I have found that the key is in the argument of the wave function. I have modified the script that Henrik provided to use the TriangleWave function. I'm not even certain I understand how dividing by the "time" parameter in the argument of the wave is able to create the wave-like feature (without it, an arc is created, not a wave), but it seems to work perfectly. See below:

Manipulate[

 ParametricPlot[
  {
   (1 + 0.2*TriangleWave[(20*t)/time])*Cos[t],
   (1 + 0.2*TriangleWave[(20*t)/time])*Sin[t]
   },
  {t, 0, time},
  AspectRatio -> Automatic,
  Axes -> None,
  PlotRange -> {  -1.2*1, 1.2*1  },
  PerformanceGoal -> "Quality",
  ImageSize -> Medium
  ],

 {
  {time, 0.1},
  0.1,
  2 Pi
  },
 TrackedSymbols :> {time}
 ]

Yes, I perfectly agree - I could not have found better words!

Hi Henrik,

Thanks for your post and reply. Your solution does draw a spring compressing and expanding along an arc. However, I'm looking to do this in 2D, not 3D. Is there a way to permanently set the 3D picture from the side so that it appears 2D? I'm not sure a 3D parametric plot will be compatible with the rest of the script, though. The function is a SHO with the position mapped by Cosine and Sine functions, to give the appearance that the mass is oscillating in 2D along an arc. I'm trying to get a TriangleWave (which looks like a spring) to compress and contract with the mass along the 2D arc. When I plot the TriangleWave with Polar plot, I can get the spring to bend along the 2D arc, but I cannot get it to compress and expand. When I plot the TriangleWave with ParametricPlot, I can get it to expand and contract, but not bend along the arc.

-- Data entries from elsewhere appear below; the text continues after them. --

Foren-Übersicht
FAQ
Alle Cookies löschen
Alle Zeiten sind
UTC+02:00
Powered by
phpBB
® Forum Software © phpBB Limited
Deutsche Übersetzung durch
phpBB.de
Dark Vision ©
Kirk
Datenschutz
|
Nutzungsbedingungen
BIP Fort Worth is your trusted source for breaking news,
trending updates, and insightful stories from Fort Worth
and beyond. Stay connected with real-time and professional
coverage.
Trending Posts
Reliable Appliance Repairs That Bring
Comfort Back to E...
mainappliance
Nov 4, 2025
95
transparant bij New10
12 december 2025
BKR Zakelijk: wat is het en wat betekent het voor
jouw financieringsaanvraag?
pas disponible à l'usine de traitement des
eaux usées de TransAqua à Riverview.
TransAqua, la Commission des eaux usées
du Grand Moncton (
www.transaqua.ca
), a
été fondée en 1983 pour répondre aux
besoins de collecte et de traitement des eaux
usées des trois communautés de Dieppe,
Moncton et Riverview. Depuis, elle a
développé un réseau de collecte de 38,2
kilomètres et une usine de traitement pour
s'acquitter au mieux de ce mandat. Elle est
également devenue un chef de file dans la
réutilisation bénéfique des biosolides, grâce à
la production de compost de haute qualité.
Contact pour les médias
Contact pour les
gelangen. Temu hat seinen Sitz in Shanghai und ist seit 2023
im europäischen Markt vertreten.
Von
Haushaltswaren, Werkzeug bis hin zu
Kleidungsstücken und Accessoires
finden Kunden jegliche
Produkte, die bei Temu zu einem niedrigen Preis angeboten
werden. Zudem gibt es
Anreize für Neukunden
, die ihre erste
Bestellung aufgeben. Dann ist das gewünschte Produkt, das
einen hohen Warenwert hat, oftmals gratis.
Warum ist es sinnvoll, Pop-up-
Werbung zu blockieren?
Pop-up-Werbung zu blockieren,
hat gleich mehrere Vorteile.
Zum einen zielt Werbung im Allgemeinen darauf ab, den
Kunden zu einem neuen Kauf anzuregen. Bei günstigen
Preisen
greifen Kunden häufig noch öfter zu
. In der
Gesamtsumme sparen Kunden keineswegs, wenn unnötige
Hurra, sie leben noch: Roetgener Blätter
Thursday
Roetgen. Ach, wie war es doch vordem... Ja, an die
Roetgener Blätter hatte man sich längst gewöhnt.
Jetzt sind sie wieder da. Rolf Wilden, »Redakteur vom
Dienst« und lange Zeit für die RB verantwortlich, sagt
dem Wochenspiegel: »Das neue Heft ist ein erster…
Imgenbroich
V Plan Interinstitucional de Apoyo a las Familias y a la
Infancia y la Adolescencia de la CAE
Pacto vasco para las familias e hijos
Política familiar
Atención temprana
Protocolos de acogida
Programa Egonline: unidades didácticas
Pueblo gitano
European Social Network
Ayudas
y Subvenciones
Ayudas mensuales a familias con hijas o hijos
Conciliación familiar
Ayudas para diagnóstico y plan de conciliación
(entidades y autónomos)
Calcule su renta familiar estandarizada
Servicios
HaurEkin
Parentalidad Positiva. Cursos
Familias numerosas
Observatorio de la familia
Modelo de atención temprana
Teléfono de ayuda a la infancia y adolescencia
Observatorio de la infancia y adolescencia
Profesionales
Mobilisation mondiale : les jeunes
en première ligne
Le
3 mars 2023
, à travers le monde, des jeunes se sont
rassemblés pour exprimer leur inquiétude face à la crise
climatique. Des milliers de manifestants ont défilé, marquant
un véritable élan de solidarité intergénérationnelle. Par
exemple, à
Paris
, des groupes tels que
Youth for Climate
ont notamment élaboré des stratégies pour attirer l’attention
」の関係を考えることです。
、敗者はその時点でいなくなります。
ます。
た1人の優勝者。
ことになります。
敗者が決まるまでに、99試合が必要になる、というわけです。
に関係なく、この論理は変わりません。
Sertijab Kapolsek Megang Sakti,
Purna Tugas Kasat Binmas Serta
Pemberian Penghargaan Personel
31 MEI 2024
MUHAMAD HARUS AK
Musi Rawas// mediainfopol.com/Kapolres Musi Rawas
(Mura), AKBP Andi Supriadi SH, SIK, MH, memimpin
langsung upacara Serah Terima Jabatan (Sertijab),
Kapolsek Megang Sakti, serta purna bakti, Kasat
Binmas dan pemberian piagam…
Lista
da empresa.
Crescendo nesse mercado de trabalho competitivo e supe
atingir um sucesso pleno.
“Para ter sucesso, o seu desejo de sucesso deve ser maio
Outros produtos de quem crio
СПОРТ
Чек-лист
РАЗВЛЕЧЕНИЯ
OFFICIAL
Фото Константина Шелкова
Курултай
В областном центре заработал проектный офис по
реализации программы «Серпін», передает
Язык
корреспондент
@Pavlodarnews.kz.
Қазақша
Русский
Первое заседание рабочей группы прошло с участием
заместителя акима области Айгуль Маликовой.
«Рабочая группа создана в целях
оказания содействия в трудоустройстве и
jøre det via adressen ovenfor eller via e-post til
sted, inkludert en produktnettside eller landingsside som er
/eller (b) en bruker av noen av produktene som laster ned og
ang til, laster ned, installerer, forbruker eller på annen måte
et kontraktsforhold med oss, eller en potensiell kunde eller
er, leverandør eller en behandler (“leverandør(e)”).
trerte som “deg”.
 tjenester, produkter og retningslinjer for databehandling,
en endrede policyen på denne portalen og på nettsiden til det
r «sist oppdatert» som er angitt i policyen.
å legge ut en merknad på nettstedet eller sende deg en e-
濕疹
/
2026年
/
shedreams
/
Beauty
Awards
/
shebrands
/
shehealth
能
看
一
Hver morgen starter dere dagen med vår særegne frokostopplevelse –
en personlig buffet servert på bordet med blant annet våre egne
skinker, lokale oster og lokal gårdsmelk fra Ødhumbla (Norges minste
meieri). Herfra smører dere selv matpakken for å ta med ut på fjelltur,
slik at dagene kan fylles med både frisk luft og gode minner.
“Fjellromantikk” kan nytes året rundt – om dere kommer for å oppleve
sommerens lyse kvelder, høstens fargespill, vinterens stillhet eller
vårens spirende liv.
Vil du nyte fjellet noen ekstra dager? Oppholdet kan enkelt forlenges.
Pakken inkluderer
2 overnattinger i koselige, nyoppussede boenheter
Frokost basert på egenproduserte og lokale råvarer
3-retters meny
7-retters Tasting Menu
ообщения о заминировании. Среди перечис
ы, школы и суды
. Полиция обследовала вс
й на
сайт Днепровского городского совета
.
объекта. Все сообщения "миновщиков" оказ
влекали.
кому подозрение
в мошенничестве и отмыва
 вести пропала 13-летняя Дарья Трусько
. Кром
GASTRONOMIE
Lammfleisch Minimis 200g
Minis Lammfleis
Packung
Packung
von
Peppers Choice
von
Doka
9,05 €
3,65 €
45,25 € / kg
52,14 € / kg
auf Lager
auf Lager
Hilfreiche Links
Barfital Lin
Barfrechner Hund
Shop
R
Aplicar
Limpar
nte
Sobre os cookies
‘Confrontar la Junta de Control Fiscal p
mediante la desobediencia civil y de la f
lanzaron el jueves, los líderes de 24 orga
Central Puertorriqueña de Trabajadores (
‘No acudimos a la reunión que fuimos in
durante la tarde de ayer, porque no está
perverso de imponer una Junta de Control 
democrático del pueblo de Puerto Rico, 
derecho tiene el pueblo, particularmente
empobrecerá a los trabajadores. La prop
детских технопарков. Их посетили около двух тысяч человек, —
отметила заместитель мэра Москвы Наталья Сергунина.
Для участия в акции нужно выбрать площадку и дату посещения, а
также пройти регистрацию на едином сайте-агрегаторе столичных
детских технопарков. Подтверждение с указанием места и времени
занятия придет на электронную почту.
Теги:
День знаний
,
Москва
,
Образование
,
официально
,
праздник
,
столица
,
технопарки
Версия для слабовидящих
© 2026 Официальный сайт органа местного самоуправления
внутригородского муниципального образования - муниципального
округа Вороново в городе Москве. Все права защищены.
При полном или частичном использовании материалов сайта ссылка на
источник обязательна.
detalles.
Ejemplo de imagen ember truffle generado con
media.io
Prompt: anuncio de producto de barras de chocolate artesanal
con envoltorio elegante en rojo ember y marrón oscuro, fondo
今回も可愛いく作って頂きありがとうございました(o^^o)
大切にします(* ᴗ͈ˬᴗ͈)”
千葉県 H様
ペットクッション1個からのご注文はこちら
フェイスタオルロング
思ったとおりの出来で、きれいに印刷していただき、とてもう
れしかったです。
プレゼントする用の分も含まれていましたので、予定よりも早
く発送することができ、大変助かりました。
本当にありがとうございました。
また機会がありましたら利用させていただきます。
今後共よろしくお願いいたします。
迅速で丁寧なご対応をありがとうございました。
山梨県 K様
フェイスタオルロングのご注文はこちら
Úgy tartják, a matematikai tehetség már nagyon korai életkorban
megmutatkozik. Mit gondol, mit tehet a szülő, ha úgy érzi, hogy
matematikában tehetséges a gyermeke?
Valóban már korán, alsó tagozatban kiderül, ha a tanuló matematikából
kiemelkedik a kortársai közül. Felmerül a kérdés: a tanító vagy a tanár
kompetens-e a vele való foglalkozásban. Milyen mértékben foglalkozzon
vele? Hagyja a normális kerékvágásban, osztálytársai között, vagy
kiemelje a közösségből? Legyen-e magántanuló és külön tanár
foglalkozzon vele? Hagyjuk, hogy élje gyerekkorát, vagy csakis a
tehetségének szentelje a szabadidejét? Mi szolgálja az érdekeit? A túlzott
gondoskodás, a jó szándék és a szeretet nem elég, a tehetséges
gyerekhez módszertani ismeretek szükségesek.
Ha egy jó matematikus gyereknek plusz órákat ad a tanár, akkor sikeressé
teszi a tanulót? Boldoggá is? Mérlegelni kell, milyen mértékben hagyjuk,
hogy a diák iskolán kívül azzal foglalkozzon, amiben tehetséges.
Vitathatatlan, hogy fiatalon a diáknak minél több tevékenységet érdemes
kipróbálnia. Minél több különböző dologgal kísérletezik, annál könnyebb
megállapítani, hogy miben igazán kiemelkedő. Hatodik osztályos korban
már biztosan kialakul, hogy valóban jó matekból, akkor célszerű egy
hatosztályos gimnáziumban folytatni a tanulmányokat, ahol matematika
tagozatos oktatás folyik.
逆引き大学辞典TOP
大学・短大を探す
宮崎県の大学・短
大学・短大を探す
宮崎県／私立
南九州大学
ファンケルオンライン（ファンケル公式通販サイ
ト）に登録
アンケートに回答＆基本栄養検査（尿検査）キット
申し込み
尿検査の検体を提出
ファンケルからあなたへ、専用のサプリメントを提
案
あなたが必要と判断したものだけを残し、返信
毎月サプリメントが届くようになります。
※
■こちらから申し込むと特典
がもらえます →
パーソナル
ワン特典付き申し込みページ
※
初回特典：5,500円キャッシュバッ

The function I'm using to do the oscillation is:

\[Theta]1[m_, k_, t_] = \[Pi]/2 + 1/6 \[Pi] Cos[(Sqrt[2] Sqrt[k] t)/Sqrt[m]];

The graphics I've tried are (just click 'Play' to see what I'm talking about):

Manipulate[

 Graphics[{

   {
    Directive[  RGBColor[0.5, 0.5, 0.5], AbsoluteThickness[3], Opacity[1]  ],
    Circle[
     {0, 0},
     1,
     {0, Pi}
     ]
    },

   {(* Mass-1 *)
    Directive[  RGBColor[0, 0, 1], Opacity[0.75]  ],
    Disk[
     {
      1*Cos[  \[Theta]1[10, 2, time]  ],
      1*Sin[  \[Theta]1[10, 2, time]  ]
      },
     1/15
     ]
    (* Mass-1 *)},
   {(* Spring-1 *)
    PolarPlot[
      {
       1 + (1/(4*\[Pi]))*TriangleWave[  2*\[Pi]*sex ]
       },
      {  sex, 0, \[Theta]1[10, 2, time]  },

      PlotStyle ->
       {
        Directive[RGBColor[0, 0, 0.35], AbsoluteThickness[2.5], 
         Opacity[0.75]]
        },
      Axes -> None
      ][[1]],
    ParametricPlot[
      {
       (1/(4*\[Pi]))*sex*\[Theta]1[10, 2, time],
       1 + (1/(4*\[Pi]))*TriangleWave[  2*\[Pi]*sex ]
       },
      {  sex, 0, \[Theta]1[10, 2, time]  },

      PlotStyle ->
       {
        Directive[RGBColor[0, 0, 0.35], AbsoluteThickness[2.5], 
         Opacity[0.75]]
        },
      Axes -> None
      ][[1]]
    (* Spring-1 *)},
   {(* Spring-2 *)
    PolarPlot[
      {
       1 + (1/(4*\[Pi]))*TriangleWave[  2*\[Pi]*sex ]
       },
      {  sex, \[Theta]1[10, 2, time], Pi  },

      PlotStyle ->
       {
        Directive[RGBColor[0, 0, 0.35], AbsoluteThickness[2.5], 
         Opacity[0.75]]
        },
      Axes -> None
      ][[1]]
    (* Spring-2 *)}

   (* Graphics *)}, ImageSize -> Medium],

 "", "",
 (* Axes *)
 "", "",

 Style["Axis Parameters", Bold, FontSize -> 14, FontFamily -> "Times"],
 {
  {time, 10^-20, Style["time", FontSize -> 16, FontFamily -> "Times"]},
  10^-20,
  120,
  ControlType -> Trigger,
  DefaultDuration -> 120.0,
  DisplayAllSteps -> True,
  AnimationRate -> 2.0
  },
 {
  {time, 10^-20, Style["", FontSize -> 16, FontFamily -> "Times"]},
  10^-20,
  120,
  ControlType -> Slider,
  ImageSize -> Medium,
  Appearance -> "Labeled"
  },

 ControlPlacement -> Left,
 SaveDefinitions -> True,
 TrackedSymbols :> {time}

 (* Manipulate *)]

I'm open to the idea of using 3D Param Plot, but I don't know how to set the viewing from the side. Any more thoughts are very welcomed! I'm at a loss as to how to fix this.

Best,

Tim